Task directions:
Where does the string "Hizmeti" occur in the records below? Copy every line that holds it.

Material for the task:
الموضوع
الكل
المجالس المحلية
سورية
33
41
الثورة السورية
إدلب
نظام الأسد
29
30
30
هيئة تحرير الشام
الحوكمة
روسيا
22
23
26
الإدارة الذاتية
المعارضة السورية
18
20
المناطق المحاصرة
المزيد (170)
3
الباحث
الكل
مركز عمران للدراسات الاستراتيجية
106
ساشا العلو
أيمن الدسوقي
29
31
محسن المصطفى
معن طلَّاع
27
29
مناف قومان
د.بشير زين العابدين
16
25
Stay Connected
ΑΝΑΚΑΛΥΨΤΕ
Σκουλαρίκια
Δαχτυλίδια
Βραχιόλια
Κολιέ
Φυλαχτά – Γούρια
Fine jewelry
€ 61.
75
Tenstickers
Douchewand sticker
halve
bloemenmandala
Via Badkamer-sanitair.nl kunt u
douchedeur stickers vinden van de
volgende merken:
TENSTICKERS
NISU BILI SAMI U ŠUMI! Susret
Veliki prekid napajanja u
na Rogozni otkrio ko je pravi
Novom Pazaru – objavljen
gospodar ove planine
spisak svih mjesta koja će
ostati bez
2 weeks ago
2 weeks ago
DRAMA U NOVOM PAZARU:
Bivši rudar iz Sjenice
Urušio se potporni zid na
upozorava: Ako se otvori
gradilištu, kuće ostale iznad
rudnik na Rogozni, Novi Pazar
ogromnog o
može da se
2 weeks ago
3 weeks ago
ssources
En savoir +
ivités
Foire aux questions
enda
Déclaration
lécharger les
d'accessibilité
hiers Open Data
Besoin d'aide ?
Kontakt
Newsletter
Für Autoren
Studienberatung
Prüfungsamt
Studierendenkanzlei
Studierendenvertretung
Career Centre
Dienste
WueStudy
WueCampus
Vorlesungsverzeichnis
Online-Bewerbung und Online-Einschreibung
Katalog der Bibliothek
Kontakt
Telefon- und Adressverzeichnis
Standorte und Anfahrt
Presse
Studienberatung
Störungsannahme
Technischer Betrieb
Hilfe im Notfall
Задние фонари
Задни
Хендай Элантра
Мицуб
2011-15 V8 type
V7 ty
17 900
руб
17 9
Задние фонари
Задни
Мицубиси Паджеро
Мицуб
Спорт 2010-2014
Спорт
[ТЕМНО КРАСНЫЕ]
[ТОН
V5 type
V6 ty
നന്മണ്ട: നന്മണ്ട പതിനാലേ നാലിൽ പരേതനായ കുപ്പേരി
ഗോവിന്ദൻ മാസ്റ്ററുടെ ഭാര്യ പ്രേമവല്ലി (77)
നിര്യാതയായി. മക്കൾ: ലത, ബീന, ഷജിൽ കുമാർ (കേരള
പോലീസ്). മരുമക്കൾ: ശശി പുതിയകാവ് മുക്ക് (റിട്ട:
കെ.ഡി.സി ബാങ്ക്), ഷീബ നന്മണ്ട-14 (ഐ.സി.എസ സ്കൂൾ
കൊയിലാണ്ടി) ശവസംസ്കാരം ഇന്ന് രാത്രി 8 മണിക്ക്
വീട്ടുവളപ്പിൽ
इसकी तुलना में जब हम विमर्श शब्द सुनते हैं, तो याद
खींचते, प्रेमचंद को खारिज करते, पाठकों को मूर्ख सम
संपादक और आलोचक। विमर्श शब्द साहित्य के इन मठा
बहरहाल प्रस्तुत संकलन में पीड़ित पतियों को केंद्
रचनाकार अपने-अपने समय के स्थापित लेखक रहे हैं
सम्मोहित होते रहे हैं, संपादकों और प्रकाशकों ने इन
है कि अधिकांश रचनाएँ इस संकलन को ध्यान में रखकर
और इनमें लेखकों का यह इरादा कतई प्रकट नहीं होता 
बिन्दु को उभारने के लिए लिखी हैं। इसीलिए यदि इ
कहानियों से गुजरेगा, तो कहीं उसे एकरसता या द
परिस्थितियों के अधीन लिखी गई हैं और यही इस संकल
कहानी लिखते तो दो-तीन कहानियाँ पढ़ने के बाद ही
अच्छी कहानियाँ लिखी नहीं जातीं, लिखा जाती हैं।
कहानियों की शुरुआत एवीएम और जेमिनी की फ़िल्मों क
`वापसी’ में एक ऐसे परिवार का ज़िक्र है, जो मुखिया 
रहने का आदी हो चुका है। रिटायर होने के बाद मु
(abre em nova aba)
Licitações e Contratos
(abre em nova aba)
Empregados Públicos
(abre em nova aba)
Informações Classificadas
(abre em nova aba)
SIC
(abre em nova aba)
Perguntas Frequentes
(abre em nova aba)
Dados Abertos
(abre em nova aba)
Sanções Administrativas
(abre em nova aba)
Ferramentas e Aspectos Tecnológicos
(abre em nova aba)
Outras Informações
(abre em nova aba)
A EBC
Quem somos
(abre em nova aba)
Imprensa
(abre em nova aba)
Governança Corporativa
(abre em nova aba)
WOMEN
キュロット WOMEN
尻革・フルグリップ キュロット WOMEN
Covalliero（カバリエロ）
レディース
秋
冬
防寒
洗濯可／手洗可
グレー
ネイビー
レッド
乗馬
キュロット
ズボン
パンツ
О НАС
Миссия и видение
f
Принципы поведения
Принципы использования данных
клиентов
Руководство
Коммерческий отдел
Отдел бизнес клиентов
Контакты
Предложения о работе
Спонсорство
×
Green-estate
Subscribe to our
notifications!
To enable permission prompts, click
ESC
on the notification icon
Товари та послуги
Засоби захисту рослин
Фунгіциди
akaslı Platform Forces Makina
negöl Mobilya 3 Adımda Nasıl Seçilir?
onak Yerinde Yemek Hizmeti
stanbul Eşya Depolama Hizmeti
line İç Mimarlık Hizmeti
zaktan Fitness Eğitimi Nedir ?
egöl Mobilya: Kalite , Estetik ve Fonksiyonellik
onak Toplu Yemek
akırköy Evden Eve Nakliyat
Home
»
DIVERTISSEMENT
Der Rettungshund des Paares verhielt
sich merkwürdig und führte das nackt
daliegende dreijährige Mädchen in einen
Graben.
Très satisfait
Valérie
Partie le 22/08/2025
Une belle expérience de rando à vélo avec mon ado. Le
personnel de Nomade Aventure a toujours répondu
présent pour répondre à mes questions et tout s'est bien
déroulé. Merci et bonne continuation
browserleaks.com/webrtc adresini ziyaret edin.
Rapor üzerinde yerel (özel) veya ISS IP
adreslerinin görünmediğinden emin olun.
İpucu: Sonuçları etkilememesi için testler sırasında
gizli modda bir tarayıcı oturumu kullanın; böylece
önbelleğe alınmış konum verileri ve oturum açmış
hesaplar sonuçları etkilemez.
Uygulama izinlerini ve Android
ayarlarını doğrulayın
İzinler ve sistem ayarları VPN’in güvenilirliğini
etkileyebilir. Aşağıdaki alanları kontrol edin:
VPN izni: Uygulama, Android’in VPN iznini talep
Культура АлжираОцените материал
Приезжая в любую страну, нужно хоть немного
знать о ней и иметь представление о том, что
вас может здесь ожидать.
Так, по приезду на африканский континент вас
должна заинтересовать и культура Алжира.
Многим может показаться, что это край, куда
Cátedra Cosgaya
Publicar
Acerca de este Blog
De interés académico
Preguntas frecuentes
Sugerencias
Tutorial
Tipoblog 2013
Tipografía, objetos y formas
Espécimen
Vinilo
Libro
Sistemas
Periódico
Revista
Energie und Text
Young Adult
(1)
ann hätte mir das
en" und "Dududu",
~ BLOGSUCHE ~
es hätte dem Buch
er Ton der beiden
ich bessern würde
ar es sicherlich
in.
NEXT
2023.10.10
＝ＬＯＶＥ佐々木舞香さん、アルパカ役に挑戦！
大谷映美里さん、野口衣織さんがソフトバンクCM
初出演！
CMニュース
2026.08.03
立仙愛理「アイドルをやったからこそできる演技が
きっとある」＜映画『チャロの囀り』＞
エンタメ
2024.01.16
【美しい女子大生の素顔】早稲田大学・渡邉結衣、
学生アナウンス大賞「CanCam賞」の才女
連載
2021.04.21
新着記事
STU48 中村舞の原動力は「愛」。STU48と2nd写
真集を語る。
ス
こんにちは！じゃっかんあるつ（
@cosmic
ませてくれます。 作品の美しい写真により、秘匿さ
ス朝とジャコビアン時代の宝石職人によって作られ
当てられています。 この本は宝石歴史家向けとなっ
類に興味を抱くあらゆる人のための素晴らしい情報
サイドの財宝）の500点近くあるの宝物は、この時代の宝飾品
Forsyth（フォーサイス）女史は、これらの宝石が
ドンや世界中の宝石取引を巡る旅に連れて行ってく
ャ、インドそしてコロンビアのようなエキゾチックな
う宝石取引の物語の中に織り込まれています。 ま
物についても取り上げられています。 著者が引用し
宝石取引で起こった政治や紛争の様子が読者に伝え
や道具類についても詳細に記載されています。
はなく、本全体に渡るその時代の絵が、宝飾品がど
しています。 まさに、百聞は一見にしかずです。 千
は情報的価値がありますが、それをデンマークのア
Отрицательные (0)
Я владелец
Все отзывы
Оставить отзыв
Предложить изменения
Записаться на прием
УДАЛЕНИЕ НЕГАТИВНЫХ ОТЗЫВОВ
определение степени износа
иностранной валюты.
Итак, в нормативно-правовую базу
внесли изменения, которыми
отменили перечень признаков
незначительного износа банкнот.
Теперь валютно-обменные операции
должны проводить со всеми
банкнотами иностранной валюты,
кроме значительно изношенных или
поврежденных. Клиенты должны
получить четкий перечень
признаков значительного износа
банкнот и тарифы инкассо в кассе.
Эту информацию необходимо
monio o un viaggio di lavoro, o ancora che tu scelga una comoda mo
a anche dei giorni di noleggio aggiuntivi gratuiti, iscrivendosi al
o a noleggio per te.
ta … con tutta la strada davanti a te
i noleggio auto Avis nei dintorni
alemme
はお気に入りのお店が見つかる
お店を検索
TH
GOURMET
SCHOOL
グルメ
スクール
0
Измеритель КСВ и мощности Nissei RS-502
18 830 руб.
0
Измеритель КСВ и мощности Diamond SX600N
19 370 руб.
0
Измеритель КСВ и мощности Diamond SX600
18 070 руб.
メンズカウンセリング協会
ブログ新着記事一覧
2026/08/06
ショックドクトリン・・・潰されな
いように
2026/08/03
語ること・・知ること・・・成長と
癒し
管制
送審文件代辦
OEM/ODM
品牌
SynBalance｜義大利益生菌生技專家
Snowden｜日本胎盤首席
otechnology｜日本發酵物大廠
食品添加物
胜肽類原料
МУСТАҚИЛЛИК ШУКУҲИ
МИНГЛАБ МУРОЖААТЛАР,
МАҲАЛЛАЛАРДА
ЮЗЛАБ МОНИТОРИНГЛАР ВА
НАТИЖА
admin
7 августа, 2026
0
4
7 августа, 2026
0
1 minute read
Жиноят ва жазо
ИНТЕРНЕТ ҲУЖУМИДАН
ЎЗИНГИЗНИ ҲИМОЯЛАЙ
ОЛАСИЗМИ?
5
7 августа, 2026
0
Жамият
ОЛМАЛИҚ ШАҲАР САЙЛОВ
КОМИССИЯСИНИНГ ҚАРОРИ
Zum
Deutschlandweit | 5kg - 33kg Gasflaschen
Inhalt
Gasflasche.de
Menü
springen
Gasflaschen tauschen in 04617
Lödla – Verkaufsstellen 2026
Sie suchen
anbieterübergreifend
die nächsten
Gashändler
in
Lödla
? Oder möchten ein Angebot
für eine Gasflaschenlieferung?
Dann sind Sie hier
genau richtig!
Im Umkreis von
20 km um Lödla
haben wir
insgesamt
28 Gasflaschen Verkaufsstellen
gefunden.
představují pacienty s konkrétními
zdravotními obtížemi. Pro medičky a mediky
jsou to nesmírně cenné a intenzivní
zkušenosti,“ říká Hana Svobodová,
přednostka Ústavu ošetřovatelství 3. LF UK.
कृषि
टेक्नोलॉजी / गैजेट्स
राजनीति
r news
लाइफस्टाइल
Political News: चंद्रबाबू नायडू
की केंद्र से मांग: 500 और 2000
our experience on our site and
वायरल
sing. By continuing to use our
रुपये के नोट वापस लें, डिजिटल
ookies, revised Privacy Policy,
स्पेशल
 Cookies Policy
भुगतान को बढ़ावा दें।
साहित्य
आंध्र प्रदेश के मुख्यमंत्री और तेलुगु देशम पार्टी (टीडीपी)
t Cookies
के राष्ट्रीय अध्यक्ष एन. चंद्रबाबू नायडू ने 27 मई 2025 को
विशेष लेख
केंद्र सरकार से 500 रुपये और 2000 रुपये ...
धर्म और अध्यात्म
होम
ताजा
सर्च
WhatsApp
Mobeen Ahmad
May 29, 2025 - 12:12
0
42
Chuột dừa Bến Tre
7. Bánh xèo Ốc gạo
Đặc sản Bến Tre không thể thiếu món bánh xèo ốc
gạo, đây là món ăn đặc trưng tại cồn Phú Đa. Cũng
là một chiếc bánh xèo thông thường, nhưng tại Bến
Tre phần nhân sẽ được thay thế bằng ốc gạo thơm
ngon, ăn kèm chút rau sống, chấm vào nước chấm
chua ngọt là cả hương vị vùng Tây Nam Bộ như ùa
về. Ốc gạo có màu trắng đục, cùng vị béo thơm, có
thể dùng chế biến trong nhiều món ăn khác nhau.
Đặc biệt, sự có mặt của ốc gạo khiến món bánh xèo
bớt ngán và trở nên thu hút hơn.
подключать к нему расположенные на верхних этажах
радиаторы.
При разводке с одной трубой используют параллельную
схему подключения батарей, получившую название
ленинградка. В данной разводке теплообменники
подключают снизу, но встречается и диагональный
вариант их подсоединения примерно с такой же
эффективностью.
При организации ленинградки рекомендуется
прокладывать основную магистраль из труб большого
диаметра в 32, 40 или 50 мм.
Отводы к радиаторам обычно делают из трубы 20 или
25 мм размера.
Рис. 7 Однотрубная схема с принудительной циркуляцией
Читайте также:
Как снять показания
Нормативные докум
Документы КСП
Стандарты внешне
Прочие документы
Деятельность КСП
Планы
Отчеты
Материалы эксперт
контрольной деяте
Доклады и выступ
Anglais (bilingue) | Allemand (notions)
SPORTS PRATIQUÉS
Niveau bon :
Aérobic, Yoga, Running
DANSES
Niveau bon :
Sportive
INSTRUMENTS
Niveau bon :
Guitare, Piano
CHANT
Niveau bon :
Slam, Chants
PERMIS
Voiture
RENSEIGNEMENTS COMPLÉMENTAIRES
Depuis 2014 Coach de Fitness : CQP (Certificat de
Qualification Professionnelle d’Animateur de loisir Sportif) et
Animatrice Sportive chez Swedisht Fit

Reply:
onak Yerinde Yemek Hizmeti
stanbul Eşya Depolama Hizmeti
line İç Mimarlık Hizmeti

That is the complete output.